(Stored entries)
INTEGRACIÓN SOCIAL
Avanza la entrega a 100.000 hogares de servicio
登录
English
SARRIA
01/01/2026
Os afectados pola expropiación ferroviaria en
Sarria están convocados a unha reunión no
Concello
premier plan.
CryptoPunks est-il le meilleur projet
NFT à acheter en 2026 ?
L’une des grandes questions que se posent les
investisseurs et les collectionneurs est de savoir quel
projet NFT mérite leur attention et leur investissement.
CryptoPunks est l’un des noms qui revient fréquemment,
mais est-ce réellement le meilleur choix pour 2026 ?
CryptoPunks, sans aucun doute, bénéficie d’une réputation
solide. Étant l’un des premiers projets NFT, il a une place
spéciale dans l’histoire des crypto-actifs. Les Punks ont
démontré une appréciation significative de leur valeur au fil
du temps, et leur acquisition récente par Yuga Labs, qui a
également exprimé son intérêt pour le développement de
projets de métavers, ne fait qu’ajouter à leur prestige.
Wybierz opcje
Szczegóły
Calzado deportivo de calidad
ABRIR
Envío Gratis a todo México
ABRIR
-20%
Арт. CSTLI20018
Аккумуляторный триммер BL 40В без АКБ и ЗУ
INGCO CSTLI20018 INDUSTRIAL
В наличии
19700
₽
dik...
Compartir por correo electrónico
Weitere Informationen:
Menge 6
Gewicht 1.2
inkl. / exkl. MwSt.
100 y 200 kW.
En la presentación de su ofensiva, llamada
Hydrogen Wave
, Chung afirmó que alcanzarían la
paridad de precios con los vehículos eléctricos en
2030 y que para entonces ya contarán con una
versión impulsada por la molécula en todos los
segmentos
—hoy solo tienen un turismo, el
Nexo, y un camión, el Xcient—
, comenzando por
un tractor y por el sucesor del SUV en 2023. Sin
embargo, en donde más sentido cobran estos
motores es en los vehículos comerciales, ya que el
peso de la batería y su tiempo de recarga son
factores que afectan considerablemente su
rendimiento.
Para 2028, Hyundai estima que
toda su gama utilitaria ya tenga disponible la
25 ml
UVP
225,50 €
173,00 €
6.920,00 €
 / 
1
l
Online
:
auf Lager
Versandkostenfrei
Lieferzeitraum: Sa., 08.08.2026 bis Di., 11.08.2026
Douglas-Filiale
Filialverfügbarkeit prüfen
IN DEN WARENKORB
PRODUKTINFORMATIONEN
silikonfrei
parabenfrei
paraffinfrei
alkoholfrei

• [What to work on] Looking at the data above, show all lines where the word "meilleur" occurs.

• [Solution]
CryptoPunks est-il le meilleur projet
mais est-ce réellement le meilleur choix pour 2026 ?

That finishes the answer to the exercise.